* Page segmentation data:

════════════════════

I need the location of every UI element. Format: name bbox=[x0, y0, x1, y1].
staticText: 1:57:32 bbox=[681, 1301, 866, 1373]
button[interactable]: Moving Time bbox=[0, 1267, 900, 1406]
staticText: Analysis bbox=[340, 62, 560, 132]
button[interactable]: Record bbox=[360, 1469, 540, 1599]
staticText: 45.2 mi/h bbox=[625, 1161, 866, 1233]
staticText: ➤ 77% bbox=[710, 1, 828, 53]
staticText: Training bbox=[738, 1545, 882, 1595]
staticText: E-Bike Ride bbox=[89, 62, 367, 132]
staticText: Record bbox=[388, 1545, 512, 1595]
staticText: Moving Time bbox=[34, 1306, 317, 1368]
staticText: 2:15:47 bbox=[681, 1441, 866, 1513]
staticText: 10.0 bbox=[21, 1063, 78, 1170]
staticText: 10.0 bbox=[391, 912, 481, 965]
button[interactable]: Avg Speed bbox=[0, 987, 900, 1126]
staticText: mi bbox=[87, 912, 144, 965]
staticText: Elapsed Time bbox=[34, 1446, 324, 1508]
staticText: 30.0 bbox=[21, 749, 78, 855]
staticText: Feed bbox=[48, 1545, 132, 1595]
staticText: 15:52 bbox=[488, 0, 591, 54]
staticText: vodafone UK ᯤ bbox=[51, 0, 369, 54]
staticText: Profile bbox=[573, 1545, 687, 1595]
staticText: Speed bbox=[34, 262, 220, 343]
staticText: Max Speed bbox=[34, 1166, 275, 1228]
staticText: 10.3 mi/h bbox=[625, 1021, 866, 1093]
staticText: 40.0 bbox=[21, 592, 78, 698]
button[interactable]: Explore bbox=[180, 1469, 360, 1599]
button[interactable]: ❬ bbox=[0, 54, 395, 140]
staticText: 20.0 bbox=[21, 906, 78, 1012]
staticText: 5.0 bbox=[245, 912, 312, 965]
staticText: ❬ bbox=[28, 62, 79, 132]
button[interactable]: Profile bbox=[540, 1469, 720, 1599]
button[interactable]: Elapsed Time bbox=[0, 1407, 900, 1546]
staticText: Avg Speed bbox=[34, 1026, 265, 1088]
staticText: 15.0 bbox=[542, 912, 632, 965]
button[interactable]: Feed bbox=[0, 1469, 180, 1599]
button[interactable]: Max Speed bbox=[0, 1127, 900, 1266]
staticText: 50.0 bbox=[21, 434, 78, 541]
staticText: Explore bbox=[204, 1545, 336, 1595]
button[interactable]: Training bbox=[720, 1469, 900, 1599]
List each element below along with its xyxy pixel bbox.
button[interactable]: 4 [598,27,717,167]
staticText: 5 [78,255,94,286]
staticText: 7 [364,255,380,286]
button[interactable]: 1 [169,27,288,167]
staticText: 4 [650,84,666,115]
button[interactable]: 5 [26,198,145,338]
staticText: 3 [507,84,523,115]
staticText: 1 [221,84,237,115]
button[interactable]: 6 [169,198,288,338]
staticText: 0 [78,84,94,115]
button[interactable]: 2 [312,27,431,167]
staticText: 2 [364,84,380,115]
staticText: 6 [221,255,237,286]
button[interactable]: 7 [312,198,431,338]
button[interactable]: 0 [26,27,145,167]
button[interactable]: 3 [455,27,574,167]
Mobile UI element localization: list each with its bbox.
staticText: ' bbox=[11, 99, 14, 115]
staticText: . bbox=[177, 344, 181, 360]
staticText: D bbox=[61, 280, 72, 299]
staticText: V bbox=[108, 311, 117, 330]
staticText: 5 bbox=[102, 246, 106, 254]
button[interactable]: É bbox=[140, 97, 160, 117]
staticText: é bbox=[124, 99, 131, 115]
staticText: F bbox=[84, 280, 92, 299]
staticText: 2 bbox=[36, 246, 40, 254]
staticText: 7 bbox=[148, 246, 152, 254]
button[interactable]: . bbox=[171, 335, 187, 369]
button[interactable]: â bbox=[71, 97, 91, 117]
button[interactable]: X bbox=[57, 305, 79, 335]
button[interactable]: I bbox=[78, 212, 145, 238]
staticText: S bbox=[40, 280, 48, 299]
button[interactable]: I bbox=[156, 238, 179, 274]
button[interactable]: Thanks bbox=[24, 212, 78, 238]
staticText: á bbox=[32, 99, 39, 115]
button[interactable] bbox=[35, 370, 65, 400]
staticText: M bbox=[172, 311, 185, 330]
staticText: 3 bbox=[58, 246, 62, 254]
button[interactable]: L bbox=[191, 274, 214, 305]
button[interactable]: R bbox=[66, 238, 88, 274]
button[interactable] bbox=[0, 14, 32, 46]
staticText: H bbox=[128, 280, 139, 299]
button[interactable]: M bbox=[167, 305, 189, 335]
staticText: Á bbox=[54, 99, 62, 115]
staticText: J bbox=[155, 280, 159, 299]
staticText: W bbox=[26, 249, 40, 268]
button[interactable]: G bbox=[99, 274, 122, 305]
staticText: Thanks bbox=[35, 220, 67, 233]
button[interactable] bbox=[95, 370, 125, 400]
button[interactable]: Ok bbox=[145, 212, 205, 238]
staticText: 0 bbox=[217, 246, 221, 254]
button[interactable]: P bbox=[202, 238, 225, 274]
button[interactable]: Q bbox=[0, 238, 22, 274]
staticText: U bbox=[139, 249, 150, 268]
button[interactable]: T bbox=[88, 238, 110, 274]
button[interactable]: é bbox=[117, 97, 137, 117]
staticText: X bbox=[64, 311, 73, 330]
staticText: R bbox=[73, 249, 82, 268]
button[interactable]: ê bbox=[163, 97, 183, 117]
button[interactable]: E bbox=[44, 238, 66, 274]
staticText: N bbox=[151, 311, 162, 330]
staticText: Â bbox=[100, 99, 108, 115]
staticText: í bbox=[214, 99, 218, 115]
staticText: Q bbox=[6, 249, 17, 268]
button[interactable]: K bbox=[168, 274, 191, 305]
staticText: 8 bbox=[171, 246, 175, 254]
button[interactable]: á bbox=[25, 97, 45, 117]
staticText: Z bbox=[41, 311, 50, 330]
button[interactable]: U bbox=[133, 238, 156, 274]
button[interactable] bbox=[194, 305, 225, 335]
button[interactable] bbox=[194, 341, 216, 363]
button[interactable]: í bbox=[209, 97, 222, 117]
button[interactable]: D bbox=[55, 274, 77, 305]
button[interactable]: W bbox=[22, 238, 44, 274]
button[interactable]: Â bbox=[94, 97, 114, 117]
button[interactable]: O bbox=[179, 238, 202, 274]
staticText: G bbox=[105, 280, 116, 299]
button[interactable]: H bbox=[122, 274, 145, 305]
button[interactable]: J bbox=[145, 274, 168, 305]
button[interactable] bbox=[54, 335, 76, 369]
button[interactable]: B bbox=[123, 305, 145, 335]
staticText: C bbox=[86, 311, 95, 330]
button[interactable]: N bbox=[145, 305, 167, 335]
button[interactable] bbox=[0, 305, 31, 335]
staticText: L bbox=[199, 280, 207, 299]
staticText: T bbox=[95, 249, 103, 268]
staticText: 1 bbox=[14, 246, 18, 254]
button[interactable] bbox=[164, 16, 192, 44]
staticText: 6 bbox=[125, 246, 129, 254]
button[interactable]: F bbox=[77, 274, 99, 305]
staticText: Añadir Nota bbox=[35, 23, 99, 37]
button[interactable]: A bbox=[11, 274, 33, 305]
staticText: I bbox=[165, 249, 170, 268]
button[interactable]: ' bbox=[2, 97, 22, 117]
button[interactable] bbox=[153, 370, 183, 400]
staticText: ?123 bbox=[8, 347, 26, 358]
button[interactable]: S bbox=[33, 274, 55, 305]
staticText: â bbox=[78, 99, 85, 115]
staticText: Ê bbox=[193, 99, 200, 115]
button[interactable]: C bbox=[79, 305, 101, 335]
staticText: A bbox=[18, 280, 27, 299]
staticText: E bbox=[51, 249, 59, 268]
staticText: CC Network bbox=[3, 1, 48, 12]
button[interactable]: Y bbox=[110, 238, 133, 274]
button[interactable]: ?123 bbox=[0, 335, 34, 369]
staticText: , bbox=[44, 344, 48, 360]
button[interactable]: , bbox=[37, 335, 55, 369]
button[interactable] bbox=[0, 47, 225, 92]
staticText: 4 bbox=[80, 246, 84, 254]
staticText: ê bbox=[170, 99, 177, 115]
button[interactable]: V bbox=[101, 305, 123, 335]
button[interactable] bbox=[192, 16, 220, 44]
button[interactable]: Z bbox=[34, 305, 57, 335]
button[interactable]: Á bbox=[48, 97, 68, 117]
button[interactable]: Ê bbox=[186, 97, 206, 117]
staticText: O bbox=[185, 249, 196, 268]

════════════════════

* Instructions for the task:
The required output is a copy of each line in the records where the string "Explore" occurs.

* Expected answer:
button[interactable]: Explore bbox=[180, 1469, 360, 1599]
staticText: Explore bbox=[204, 1545, 336, 1595]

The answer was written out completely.